Soil organic carbon fractions under smallholder farmer conservation agriculture in Eastern and Southern Africa

Mr Stuart Irvine-Brown1, Dr Joseph Eyre2, Dr Daniel Rodriguez2

1Queensland Dept. Agriculture and Fisheries, Nambour, Australia, 2Queensland Alliance for Agriculture and Food Innovation, The University of Queensland, St Lucia, Australia

Soil organic carbon (SOC) is a measurable component of soil organic matter and is used as an important indicator for soil health and fertility. This is due to its function through microbial mineralisation processes to assist plant nutrition, improve soil structure, enhance water infiltration and retention, and build resilience against soil erosion.

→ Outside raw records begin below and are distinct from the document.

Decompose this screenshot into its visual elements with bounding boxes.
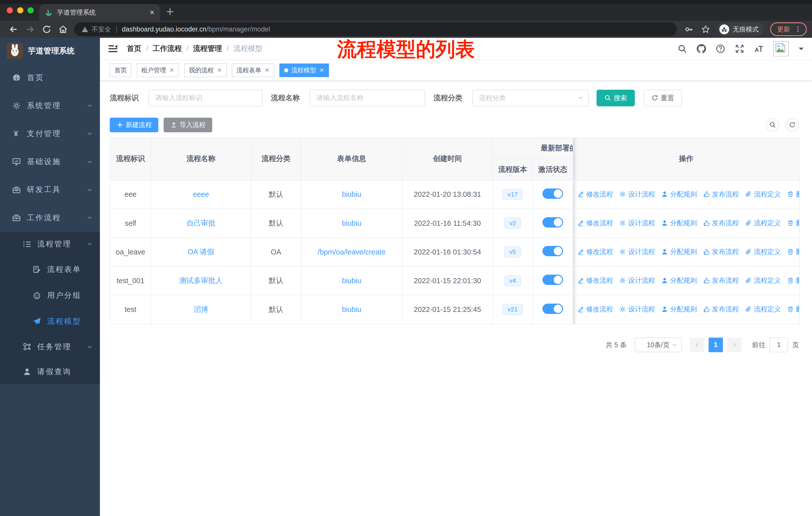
caret-down-icon[interactable]: [799, 48, 804, 53]
collapse-sidebar-icon[interactable]: [108, 44, 118, 53]
process-key-input[interactable]: [148, 90, 263, 106]
action-design-link[interactable]: 设计流程: [619, 276, 655, 285]
browser-menu-icon[interactable]: [794, 26, 802, 33]
tag-close-icon[interactable]: [265, 67, 270, 73]
action-definition-link[interactable]: 流程定义: [745, 276, 781, 285]
page-size-select[interactable]: 10条/页: [635, 337, 682, 352]
sidebar-item-2[interactable]: ¥支付管理: [0, 120, 100, 147]
form-link[interactable]: /bpm/oa/leave/create: [318, 248, 385, 256]
activation-toggle[interactable]: [543, 217, 563, 227]
action-definition-link[interactable]: 流程定义: [745, 247, 781, 256]
sidebar-item-8[interactable]: 用户分组: [0, 282, 100, 308]
page-tag-4[interactable]: 流程模型: [280, 63, 329, 77]
browser-tab[interactable]: 芋道管理系统: [39, 4, 160, 21]
page-tag-0[interactable]: 首页: [110, 63, 132, 77]
action-assign-link[interactable]: 分配规则: [661, 190, 697, 199]
form-link[interactable]: biubiu: [342, 190, 361, 198]
goto-page-input[interactable]: [770, 337, 788, 352]
page-tag-2[interactable]: 我的流程: [184, 63, 227, 77]
action-modify-link[interactable]: 修改流程: [577, 247, 613, 256]
search-icon[interactable]: [677, 44, 687, 53]
breadcrumb-item-2[interactable]: 流程管理: [193, 44, 222, 54]
form-link[interactable]: biubiu: [342, 305, 361, 314]
model-name-link[interactable]: 自己审批: [186, 219, 215, 227]
sidebar-item-7[interactable]: 流程表单: [0, 256, 100, 282]
action-modify-link[interactable]: 修改流程: [577, 305, 613, 314]
breadcrumb-item-1[interactable]: 工作流程: [153, 44, 182, 54]
model-name-link[interactable]: eeee: [193, 190, 209, 198]
action-delete-link[interactable]: 删除: [787, 218, 800, 227]
action-definition-link[interactable]: 流程定义: [745, 305, 781, 314]
model-name-link[interactable]: 滔博: [194, 305, 208, 314]
sidebar-item-4[interactable]: 研发工具: [0, 175, 100, 203]
action-publish-link[interactable]: 发布流程: [703, 276, 739, 285]
action-delete-link[interactable]: 删除: [787, 276, 800, 285]
breadcrumb-item-0[interactable]: 首页: [127, 44, 141, 54]
avatar[interactable]: [773, 41, 789, 57]
activation-toggle[interactable]: [543, 188, 563, 199]
sidebar-item-6[interactable]: 流程管理: [0, 232, 100, 257]
sidebar-item-9[interactable]: 流程模型: [0, 308, 100, 334]
tag-close-icon[interactable]: [217, 67, 222, 73]
new-tab-button[interactable]: [166, 7, 174, 16]
show-search-button[interactable]: [766, 118, 779, 132]
reload-button[interactable]: [42, 25, 51, 34]
model-name-link[interactable]: OA 请假: [187, 248, 214, 256]
tag-close-icon[interactable]: [319, 67, 324, 73]
action-delete-link[interactable]: 删除: [787, 190, 800, 199]
action-design-link[interactable]: 设计流程: [619, 305, 655, 314]
reset-button[interactable]: 重置: [644, 90, 682, 106]
bookmark-star-icon[interactable]: [701, 25, 710, 34]
model-name-link[interactable]: 测试多审批人: [179, 276, 223, 284]
fullscreen-icon[interactable]: [735, 44, 744, 53]
update-button[interactable]: 更新: [770, 22, 807, 36]
sidebar-item-5[interactable]: 工作流程: [0, 204, 100, 232]
activation-toggle[interactable]: [543, 246, 563, 256]
help-icon[interactable]: [716, 44, 725, 53]
github-icon[interactable]: [697, 44, 706, 53]
form-link[interactable]: biubiu: [342, 219, 361, 227]
action-assign-link[interactable]: 分配规则: [661, 247, 697, 256]
sidebar-item-0[interactable]: 首页: [0, 64, 100, 92]
action-publish-link[interactable]: 发布流程: [703, 218, 739, 227]
home-button[interactable]: [58, 25, 68, 34]
sidebar-item-11[interactable]: 请假查询: [0, 359, 100, 384]
action-assign-link[interactable]: 分配规则: [661, 305, 697, 314]
window-close-button[interactable]: [7, 7, 13, 13]
action-design-link[interactable]: 设计流程: [619, 218, 655, 227]
window-minimize-button[interactable]: [17, 7, 23, 13]
action-definition-link[interactable]: 流程定义: [745, 190, 781, 199]
import-process-button[interactable]: 导入流程: [164, 118, 212, 132]
activation-toggle[interactable]: [543, 304, 563, 314]
sidebar-item-10[interactable]: 任务管理: [0, 334, 100, 359]
action-modify-link[interactable]: 修改流程: [577, 276, 613, 285]
tag-close-icon[interactable]: [169, 67, 174, 73]
page-tag-1[interactable]: 租户管理: [137, 63, 179, 77]
back-button[interactable]: [9, 25, 18, 34]
search-button[interactable]: 搜索: [597, 90, 635, 106]
address-bar[interactable]: 不安全 dashboard.yudao.iocoder.cn /bpm/mana…: [74, 22, 677, 36]
category-select[interactable]: 流程分类: [472, 90, 589, 106]
page-tag-3[interactable]: 流程表单: [232, 63, 274, 77]
action-modify-link[interactable]: 修改流程: [577, 218, 613, 227]
action-design-link[interactable]: 设计流程: [619, 190, 655, 199]
page-1-button[interactable]: 1: [708, 337, 723, 352]
tab-close-icon[interactable]: [149, 9, 155, 16]
process-name-input[interactable]: [310, 90, 425, 106]
sidebar-item-3[interactable]: 基础设施: [0, 147, 100, 175]
action-design-link[interactable]: 设计流程: [619, 247, 655, 256]
sidebar-item-1[interactable]: 系统管理: [0, 92, 100, 120]
window-zoom-button[interactable]: [27, 7, 34, 13]
sidebar-logo[interactable]: 芋道管理系统: [0, 38, 100, 64]
action-publish-link[interactable]: 发布流程: [703, 305, 739, 314]
action-assign-link[interactable]: 分配规则: [661, 218, 697, 227]
action-definition-link[interactable]: 流程定义: [745, 218, 781, 227]
font-size-icon[interactable]: [754, 44, 763, 53]
activation-toggle[interactable]: [543, 275, 563, 285]
create-process-button[interactable]: 新建流程: [110, 118, 158, 132]
password-key-icon[interactable]: [685, 25, 693, 34]
action-assign-link[interactable]: 分配规则: [661, 276, 697, 285]
next-page-button[interactable]: [727, 337, 742, 352]
action-modify-link[interactable]: 修改流程: [577, 190, 613, 199]
action-delete-link[interactable]: 删除: [787, 305, 800, 314]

The use of conservation agriculture (CA) has been promoted via zero tillage, residue retention, and crop rotation as a means to raise and retain SOC levels above that of conventional agricultural practices (CP) in the Americas, Europe and Australia.  However, it is disputed that CA can provide similar benefits to smallholder farmers in Eastern and Southern Africa.  This is due to the limited availability of crop residues for retention in such low productivity systems, and the capacity to accurately measure changes in SOC and its constituent physical fractions.  We investigated SOC content via fractionation on soil from three depths in the uppermost 0.3 m under establishment phase CA (zero tillage and residue retention for 4 years) and compared this with CP in continuous maize subsistence agriculture at paired sites across an agro-ecological gradient in Eastern and Southern Africa.  We used Dumas method after a series of chemical and physical size fractionation processes to assess SOC content of the various fractions in conjunction with the use of Australian MIR spectral calibrations to fractionate SOC.  Strong agreement between measured and predicted values gives confidence in the ability of MIR spectral calibrations from Australia to be used to assess SOC fractions of soils from Eastern and Southern Africa.  We found significant increases in particulate (POC) and humic (HOC) organic carbon concentrations in shallow soil (0-0.05 m) from CA treatments with high residues when compared with CP although variable presence of resistant charcoal carbon (ROC) confounded predictions.


Biography:

I am a soil scientist and horticulturist working across the state of Queensland on horticultural agronomy research and industry development for extension on issues of sustainability, resource base conservation and improvement to catchment scale water quality. My interests lie in sustainable international agriculture and natural resource management with a key focus on innovation and diversity in sub-tropical and tropical horticultural production systems linked to soil science.